Friday, 16 August 2013

Personal Style Sheets

A novel’s a big thing. Naturally, you’ll forget the little details—the colour of the hero’s eyes, the spelling of a name, the location of a temple, that sort of stuff.

A personal style sheet comes in useful. This contains a roster of all your characters, their characteristics, goals, personal quirks, particular spellings and more. It can also contain any maps, important plot points, and continuity notes. Heroine left her parasol at Gunter’s? Then she shouldn’t have it with her at Almack’s. Style sheets can help avoid these sorts of errors.

Now, I don’t get stuck up on all the formal layout and spelling and stuff (except for proper nouns. Keep names and words unique to your universe consistent). But I do want to know important things.

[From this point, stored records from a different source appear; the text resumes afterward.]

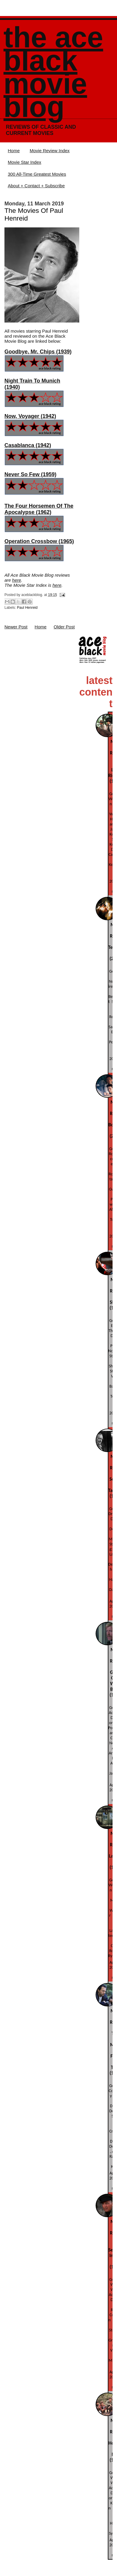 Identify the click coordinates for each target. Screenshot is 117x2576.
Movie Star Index (24, 162)
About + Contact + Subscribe (36, 185)
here (16, 580)
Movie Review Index (49, 150)
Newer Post (16, 626)
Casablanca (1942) (27, 445)
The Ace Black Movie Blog (53, 72)
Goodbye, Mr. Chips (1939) (38, 352)
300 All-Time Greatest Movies (37, 174)
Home (14, 150)
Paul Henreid (27, 608)
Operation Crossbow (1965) (39, 541)
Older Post (64, 626)
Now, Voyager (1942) (30, 416)
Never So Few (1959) (30, 474)
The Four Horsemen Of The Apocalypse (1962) (38, 509) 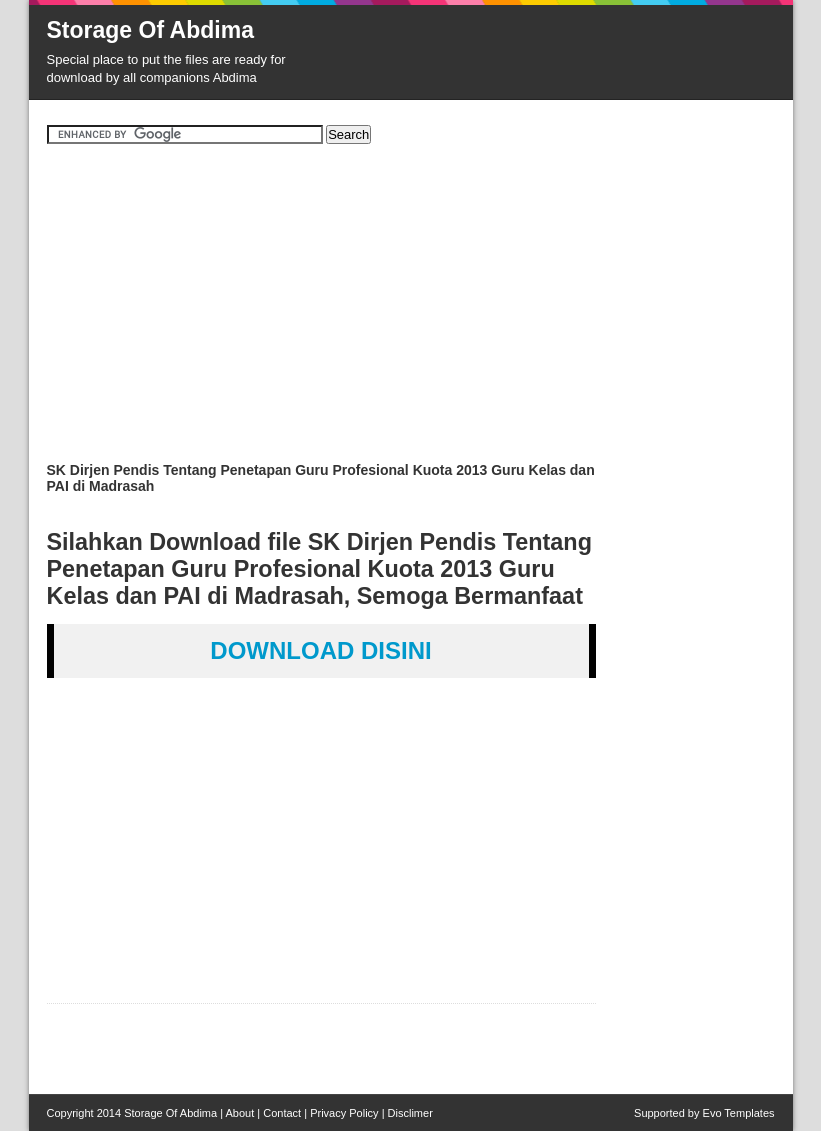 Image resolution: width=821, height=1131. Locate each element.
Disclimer (410, 1113)
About (240, 1113)
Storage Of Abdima (150, 30)
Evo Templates (739, 1113)
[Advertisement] (411, 310)
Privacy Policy (344, 1113)
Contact (282, 1113)
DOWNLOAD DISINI (320, 650) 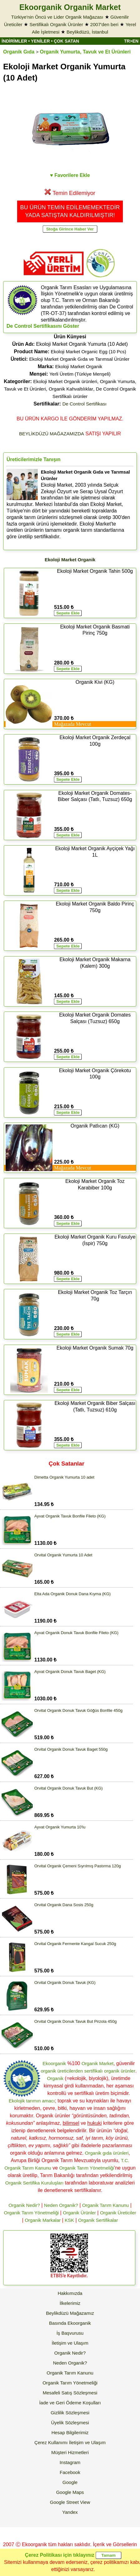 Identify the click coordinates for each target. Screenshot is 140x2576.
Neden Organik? (61, 2205)
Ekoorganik (54, 2063)
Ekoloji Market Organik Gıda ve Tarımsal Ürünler (79, 359)
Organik (55, 2078)
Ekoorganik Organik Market (70, 7)
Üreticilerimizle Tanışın (33, 459)
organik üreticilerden (62, 2070)
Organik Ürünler (79, 2212)
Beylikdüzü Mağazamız (70, 2313)
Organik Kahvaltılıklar (71, 388)
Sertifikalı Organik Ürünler (56, 24)
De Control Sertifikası (84, 403)
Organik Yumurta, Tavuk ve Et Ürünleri (85, 51)
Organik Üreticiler (118, 2212)
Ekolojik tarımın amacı (32, 2100)
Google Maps (70, 2492)
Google (69, 2482)
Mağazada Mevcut (72, 724)
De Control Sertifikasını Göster (43, 326)
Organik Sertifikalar (98, 2220)
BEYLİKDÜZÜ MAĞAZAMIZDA (51, 433)
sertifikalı (93, 2070)
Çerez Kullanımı (51, 2442)
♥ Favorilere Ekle (70, 175)
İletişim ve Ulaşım (70, 2343)
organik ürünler (119, 2070)
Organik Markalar (42, 2220)
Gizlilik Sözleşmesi (70, 2412)
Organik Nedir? (24, 2205)
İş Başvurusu (70, 2333)
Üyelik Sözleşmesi (70, 2422)
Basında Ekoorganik (70, 2323)
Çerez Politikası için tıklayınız (59, 2555)
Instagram (70, 2462)
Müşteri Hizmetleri (70, 2452)
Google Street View (70, 2502)
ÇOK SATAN (66, 41)
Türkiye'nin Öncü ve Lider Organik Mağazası (57, 17)
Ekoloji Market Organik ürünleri (65, 381)
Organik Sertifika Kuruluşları (34, 2182)
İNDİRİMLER (14, 41)
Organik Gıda (18, 51)
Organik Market (97, 2063)
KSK (69, 2220)
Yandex (70, 2512)
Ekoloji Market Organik (78, 366)
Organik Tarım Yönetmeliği (86, 2168)
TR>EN (131, 41)
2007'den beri (104, 24)
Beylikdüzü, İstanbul (87, 32)
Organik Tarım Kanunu (105, 2205)
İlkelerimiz (70, 2303)
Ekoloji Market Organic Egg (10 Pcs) (88, 351)
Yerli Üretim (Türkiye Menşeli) (79, 374)
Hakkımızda (70, 2293)
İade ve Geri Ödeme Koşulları (70, 2402)
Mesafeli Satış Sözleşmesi (70, 2392)
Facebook (70, 2472)
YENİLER (40, 41)
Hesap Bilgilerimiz (70, 2432)
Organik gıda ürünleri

I once wrote (most of) a novel organically. In the first few chapters, I had X happen, and a McGuffin went missing, thus creating an important plot point. Then about chapter eight, the missing object showed up without fanfare, and became part of a very important plot point. When Plot Point #3 came along, I had forgotten what had happened in the first part of the novel, so I went back for a read.

Oh, the continuity errors! If I went back and fixed one thing, it completely ruined the other thing. In the end I had to scrap that novel and redraft it.

Lesson learned: I work best when I draft out the outline first, including making notes about important things. Then I can sit down and crank out wordage.

When I work on a ms, I’m always taking notes. Thankfully, yWriter, my noveling software of choice, has a section for notes. (It’s also got places for listing character bios, locations, McGuffins and more.)

How do you keep track of the minutae of your ms?